GIVEN RECORDS =
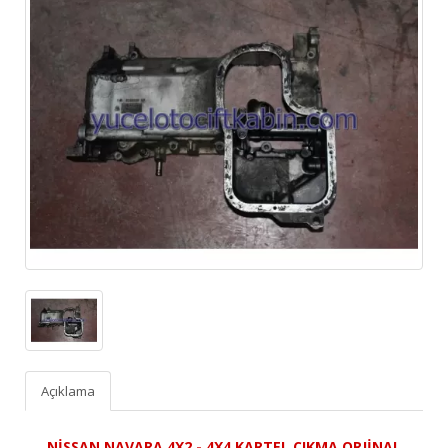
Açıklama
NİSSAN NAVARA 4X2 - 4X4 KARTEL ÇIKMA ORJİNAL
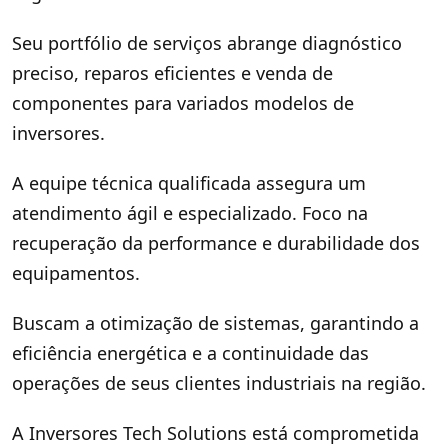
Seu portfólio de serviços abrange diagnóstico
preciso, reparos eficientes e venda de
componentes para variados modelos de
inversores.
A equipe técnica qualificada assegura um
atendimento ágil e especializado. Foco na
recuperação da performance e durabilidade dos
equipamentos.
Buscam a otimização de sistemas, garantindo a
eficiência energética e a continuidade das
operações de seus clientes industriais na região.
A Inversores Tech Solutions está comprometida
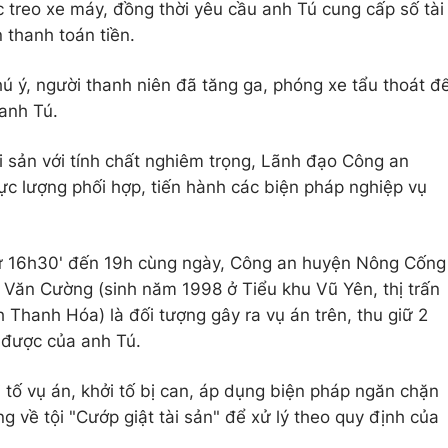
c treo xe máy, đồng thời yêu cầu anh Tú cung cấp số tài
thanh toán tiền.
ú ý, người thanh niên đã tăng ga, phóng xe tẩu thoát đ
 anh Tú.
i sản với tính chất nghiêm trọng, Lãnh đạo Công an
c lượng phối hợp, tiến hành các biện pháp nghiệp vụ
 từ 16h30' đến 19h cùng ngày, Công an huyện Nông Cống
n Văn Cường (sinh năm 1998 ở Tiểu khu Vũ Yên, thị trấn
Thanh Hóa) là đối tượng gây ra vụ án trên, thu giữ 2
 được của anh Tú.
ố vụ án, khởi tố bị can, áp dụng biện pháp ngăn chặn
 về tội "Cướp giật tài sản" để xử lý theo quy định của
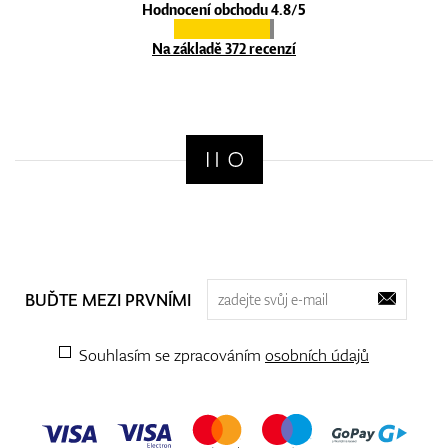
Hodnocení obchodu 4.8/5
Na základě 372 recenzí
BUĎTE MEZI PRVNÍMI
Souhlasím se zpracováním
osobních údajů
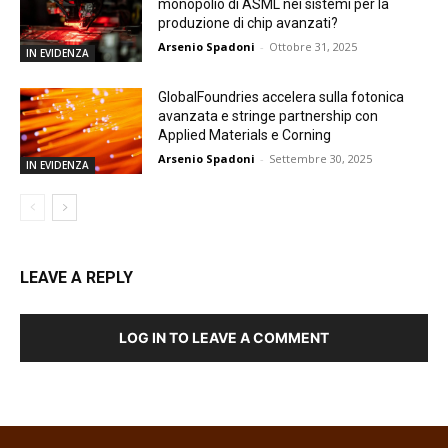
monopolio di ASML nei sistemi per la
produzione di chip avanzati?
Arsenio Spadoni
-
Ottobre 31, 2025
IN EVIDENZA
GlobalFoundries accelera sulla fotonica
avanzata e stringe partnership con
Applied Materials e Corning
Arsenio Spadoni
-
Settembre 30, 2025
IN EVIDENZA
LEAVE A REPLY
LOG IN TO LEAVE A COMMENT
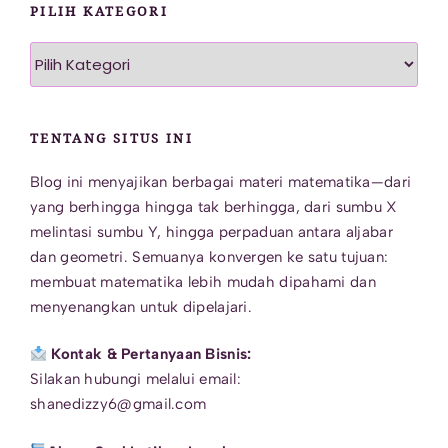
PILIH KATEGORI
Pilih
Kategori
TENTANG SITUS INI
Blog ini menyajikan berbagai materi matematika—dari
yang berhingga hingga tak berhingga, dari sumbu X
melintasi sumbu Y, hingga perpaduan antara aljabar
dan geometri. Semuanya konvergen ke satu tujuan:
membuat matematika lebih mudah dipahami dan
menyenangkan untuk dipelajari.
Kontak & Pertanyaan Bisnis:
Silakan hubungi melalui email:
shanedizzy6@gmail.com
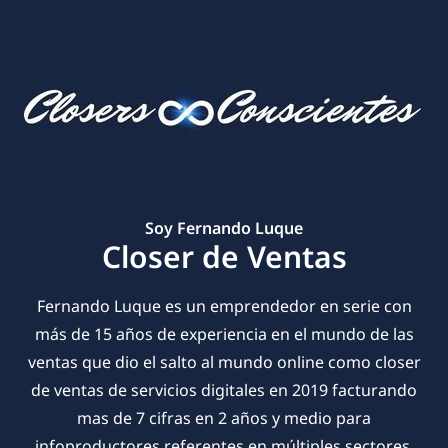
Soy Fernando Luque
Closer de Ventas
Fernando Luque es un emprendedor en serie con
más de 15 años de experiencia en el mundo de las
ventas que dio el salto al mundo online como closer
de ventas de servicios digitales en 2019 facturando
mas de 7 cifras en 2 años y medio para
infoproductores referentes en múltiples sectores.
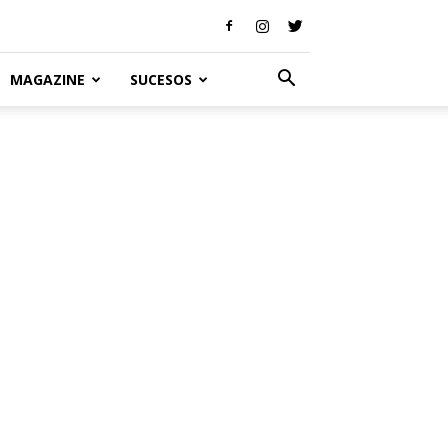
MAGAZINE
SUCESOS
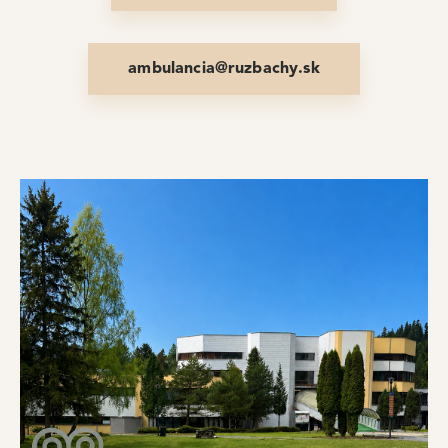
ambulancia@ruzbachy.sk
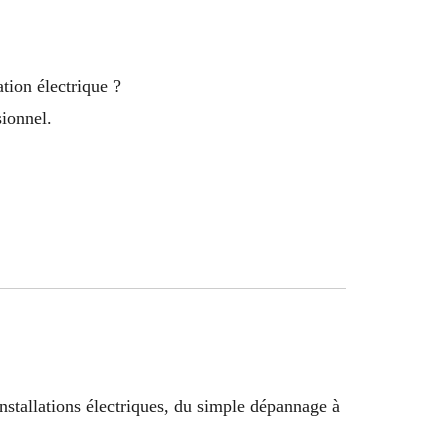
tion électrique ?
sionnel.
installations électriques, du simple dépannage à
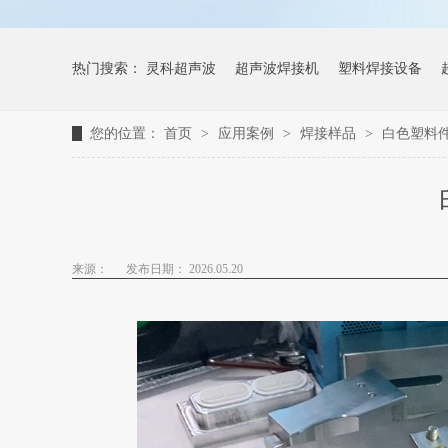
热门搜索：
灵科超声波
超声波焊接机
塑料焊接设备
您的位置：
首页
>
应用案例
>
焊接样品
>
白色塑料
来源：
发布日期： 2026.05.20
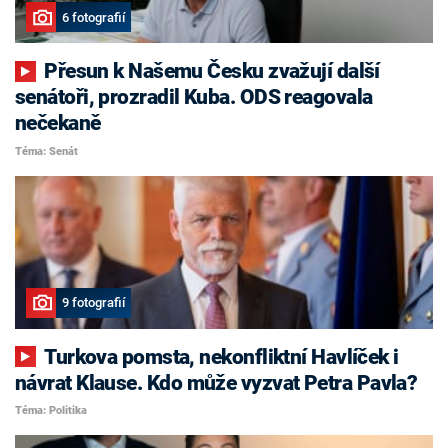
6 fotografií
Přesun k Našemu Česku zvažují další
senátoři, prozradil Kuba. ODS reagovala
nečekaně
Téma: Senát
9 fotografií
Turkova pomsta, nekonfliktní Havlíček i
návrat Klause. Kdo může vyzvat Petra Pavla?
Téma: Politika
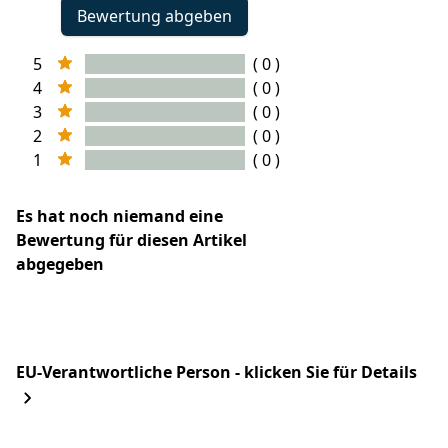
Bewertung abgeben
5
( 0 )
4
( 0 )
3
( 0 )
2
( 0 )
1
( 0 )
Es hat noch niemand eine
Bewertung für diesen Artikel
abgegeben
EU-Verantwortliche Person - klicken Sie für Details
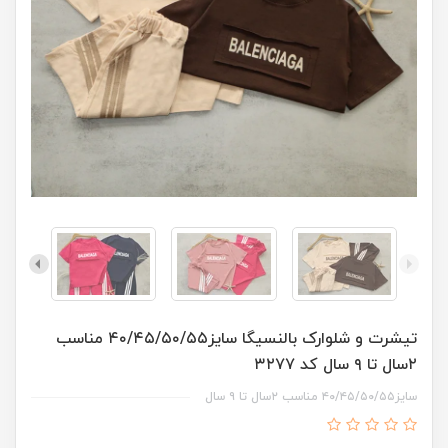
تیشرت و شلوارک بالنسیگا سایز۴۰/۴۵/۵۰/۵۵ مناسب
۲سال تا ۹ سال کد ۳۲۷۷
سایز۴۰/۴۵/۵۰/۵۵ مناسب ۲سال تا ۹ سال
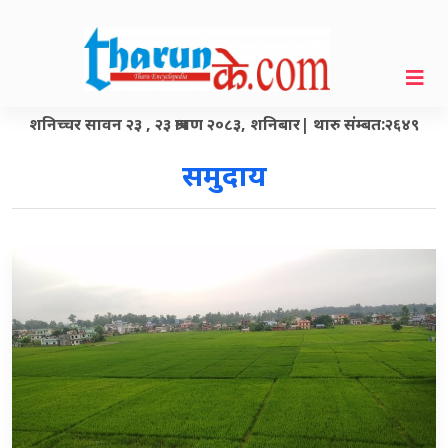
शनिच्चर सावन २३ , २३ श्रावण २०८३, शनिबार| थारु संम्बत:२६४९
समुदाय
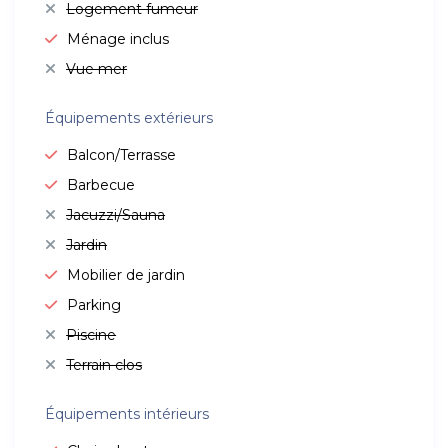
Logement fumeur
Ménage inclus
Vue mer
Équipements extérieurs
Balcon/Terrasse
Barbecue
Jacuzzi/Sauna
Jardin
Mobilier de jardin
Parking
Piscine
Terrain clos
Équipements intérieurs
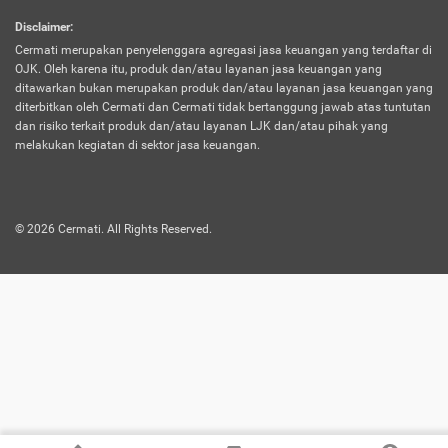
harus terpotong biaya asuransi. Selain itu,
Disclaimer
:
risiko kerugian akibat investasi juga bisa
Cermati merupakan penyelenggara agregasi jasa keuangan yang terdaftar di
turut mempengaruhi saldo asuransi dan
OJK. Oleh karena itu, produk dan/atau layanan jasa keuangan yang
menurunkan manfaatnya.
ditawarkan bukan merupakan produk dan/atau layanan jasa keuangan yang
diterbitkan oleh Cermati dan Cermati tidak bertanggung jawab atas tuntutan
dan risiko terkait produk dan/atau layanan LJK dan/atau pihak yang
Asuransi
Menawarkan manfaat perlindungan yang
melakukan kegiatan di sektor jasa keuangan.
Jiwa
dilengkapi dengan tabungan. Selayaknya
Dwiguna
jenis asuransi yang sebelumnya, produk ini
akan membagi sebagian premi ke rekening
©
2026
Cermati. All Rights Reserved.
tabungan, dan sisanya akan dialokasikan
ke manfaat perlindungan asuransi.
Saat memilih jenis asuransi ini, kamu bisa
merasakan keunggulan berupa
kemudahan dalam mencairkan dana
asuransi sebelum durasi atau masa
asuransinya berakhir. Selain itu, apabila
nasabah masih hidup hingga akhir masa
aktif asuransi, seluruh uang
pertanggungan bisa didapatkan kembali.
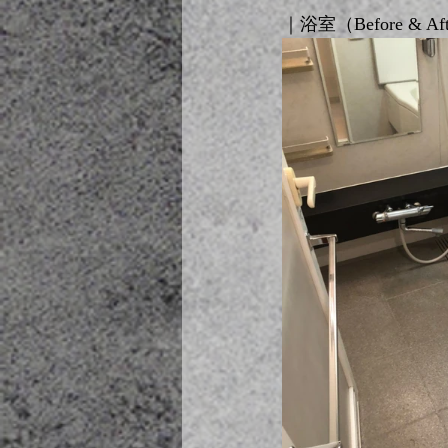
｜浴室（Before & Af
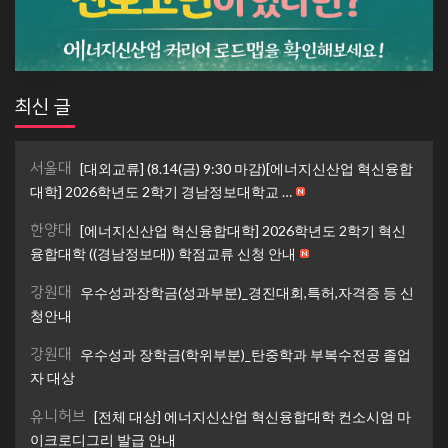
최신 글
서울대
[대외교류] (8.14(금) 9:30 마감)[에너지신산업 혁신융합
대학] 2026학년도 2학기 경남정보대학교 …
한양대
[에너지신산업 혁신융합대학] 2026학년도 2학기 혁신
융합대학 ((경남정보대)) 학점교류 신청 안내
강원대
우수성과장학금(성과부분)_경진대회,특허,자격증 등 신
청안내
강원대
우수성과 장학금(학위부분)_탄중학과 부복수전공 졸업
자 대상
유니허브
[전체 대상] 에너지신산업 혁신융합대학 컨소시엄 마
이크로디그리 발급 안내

TASK INSTRUCTIONS = Reproduce every line above containing "Bewertung".

TASK SOLUTION =
Bewertung abgeben
Bewertung für diesen Artikel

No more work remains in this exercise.